Newborn mortality remains a pressing healthcare challenge, particularly in LMICs. In 2020 alone, neonatal mortality accounted for nearly half of all deaths in children under 5 years of age, with 2.4 million neonatal deaths documented globally (WHO, 2024). In particular, neonatal infection caused by sepsis, pneumonia, omphalitis pose a significant risk to newborns. The identification, prevention and management of these infections are critical in ensuring the health and survival of infants during the first 28 days of life.

This pilot project will focus on interventions for preventing neonatal infections. The resulting evidence framework will be made accessible through an interactive gap map, offering governments, policymakers, healthcare professionals, and researchers a comprehensive view of intervention strategies, evidence quality, and implementation contexts related to neonatal care in LMICs.

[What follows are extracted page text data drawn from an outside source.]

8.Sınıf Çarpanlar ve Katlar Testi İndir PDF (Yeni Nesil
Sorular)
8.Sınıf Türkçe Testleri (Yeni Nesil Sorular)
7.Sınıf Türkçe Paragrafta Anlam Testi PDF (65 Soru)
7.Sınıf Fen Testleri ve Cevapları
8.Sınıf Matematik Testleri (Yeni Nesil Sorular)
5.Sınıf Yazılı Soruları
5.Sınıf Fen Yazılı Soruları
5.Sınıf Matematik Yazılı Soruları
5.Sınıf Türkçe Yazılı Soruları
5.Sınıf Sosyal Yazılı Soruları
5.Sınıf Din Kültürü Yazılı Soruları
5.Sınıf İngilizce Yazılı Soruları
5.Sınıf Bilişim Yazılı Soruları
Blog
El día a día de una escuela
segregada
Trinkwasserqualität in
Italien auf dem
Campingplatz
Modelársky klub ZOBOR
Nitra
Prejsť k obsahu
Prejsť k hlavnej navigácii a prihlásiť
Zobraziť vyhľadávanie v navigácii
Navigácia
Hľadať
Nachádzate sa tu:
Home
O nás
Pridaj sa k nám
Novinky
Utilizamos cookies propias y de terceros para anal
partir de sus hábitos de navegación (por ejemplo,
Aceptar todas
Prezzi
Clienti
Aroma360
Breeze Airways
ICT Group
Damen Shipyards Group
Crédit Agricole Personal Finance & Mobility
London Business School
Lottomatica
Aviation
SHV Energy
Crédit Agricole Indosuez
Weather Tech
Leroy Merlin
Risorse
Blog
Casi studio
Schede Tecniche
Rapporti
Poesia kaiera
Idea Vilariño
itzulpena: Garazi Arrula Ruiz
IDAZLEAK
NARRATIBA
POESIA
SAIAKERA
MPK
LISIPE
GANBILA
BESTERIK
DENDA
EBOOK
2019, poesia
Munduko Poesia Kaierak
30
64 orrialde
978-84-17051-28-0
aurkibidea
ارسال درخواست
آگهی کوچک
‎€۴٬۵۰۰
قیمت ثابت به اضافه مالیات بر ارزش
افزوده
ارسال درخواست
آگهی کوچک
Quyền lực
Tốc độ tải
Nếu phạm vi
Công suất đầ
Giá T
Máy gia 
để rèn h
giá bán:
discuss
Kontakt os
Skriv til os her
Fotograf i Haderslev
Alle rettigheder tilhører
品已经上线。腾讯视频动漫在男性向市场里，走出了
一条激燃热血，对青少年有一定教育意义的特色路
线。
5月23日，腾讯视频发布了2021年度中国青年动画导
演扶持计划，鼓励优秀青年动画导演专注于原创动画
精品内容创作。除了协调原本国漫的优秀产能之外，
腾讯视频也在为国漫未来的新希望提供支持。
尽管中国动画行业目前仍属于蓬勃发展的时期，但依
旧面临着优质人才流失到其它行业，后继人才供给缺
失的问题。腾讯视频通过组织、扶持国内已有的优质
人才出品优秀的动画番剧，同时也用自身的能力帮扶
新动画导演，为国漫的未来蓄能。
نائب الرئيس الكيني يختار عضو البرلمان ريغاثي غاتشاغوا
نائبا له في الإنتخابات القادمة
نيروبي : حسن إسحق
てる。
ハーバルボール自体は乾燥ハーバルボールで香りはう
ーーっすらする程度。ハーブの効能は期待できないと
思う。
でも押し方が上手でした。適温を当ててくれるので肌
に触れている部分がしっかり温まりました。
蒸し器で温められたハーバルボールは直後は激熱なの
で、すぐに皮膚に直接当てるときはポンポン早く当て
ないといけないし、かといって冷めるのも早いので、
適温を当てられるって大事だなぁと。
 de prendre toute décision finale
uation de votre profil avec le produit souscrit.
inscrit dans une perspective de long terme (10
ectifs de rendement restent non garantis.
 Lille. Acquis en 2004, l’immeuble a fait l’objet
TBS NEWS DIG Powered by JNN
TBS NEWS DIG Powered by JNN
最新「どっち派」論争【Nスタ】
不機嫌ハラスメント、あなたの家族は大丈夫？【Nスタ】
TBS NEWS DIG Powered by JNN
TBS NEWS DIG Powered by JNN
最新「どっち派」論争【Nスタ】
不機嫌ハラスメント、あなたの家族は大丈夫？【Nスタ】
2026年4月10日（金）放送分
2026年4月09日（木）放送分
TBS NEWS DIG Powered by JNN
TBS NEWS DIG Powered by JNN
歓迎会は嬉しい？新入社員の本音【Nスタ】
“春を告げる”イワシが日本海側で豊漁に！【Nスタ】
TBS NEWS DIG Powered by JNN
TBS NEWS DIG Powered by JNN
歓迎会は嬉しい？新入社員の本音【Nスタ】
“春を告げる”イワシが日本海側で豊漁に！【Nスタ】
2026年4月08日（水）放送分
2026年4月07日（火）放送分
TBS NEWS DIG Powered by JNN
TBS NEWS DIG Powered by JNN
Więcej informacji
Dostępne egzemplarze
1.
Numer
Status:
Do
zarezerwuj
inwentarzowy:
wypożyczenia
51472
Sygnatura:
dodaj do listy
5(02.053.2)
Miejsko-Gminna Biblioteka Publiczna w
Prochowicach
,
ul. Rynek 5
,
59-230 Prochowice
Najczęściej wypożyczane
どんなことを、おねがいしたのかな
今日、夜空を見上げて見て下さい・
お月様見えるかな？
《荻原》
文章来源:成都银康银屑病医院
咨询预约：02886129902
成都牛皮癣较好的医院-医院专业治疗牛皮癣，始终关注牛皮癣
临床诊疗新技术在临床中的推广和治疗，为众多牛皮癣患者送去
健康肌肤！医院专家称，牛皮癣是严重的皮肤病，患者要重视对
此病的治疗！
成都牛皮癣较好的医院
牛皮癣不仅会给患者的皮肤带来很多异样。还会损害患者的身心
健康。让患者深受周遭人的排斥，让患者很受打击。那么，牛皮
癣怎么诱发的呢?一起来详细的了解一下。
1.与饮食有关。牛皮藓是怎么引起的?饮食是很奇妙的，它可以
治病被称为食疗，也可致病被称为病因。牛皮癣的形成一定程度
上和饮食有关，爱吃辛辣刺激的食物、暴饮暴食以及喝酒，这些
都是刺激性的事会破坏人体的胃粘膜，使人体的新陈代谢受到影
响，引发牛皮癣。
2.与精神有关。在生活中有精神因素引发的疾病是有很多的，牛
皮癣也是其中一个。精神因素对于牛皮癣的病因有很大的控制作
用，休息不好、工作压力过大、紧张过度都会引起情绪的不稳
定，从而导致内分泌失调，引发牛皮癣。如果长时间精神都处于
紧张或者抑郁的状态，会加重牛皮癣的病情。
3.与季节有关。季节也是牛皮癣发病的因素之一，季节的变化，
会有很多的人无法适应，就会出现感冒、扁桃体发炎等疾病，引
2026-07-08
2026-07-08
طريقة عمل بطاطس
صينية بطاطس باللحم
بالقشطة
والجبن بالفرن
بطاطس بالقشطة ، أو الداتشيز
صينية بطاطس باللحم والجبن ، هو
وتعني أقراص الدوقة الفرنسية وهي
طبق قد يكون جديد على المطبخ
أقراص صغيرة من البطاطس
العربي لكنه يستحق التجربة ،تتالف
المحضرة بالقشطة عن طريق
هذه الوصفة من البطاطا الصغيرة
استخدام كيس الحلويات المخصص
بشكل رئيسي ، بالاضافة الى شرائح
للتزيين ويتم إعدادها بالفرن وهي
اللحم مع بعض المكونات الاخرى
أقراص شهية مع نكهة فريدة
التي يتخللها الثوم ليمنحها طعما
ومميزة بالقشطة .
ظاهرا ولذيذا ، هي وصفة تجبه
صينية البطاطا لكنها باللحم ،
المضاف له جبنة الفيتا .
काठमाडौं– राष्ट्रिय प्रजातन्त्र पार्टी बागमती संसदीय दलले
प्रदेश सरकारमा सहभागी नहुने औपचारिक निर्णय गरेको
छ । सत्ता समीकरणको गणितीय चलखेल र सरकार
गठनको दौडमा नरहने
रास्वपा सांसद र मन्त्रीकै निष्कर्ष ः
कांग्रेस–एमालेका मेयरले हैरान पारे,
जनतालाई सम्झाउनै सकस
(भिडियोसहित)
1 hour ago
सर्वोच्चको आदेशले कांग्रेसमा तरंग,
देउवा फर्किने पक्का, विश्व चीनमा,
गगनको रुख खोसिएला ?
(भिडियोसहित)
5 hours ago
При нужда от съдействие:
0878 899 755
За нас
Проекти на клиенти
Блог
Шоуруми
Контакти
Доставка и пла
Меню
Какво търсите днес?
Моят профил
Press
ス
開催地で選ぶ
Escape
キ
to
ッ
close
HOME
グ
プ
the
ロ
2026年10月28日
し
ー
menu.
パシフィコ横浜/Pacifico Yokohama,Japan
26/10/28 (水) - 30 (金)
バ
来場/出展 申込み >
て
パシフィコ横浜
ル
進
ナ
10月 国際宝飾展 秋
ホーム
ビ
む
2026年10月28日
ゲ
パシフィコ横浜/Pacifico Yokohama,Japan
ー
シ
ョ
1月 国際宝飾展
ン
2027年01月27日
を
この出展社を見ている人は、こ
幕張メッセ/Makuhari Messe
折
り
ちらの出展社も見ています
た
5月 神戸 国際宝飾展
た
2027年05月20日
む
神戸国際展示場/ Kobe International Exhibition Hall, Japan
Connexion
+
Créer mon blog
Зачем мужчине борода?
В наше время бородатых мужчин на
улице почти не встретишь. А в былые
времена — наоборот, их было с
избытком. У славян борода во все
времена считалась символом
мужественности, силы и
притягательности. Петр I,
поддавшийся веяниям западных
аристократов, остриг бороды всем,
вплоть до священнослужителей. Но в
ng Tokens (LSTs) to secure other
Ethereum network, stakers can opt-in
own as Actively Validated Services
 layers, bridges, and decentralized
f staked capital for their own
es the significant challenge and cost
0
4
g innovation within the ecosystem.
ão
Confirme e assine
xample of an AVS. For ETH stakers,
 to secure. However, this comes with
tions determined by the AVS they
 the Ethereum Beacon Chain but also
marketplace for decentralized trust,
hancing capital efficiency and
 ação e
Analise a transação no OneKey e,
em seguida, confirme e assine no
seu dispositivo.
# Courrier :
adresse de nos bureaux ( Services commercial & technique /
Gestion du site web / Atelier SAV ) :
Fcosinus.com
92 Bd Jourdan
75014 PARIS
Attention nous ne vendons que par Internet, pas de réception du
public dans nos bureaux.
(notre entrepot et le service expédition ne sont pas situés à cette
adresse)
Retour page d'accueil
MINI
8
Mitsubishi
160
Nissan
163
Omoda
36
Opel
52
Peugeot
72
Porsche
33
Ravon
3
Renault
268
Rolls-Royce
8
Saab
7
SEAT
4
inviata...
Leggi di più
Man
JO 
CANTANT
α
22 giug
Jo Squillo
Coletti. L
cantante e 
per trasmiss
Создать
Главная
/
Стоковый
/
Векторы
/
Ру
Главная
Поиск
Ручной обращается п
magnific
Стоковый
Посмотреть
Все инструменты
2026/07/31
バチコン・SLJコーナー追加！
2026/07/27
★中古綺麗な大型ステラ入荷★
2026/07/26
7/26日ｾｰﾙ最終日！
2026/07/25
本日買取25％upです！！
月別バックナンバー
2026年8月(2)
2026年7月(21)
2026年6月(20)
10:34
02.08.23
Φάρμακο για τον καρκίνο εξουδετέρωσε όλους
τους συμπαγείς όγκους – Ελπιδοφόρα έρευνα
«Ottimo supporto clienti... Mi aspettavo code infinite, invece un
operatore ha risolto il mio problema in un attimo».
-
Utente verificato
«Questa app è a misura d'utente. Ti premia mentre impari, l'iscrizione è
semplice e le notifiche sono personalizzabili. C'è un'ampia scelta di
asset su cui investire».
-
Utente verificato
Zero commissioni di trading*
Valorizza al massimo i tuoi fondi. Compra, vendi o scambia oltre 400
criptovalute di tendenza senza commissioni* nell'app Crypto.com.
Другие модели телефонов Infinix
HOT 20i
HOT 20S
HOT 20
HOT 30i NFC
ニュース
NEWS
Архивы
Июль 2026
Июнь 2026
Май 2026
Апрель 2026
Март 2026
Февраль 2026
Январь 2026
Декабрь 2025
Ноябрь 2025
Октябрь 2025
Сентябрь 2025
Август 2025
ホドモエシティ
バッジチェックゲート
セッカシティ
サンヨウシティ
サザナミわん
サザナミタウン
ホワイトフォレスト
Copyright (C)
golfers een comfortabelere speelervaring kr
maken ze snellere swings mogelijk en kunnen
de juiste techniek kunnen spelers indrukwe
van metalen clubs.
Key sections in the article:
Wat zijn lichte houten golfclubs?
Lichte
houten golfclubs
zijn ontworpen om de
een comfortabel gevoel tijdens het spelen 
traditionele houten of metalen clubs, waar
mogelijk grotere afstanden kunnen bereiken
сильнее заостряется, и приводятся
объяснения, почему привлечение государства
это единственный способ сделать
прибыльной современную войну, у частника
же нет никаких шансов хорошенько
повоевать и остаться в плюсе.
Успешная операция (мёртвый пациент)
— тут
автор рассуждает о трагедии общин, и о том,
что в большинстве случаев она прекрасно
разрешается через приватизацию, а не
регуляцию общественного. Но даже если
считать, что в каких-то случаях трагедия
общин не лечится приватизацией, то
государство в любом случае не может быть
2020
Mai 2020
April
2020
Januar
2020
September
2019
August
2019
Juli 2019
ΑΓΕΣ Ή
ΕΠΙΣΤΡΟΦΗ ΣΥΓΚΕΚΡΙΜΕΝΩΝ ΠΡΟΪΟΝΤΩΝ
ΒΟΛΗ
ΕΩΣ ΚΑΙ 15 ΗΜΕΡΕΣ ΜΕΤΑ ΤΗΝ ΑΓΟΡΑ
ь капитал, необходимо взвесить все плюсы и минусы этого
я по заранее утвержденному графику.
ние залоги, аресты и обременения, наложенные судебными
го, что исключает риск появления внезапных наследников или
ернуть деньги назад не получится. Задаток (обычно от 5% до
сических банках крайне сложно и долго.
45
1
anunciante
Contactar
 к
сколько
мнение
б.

What are the next steps in the project?

In the next months, we will conduct the searches and start screening the results. With a combination of machine learning approaches and the amazing Cochrane Crowd community we hope to vastly reduce the screening burden on the authors. We hope that these mechanisms will enable these maps to be living repositories updated feasibly with the use of AI and Cochrane Crowd.  

The first evidence gap map on dengue is expected to be produced in late 2025 and published early 2026, with the neonatal gap map following soon after. These gap maps will support strategic decision-making by identifying high-priority topics and areas for new or updated reviews in the coming years.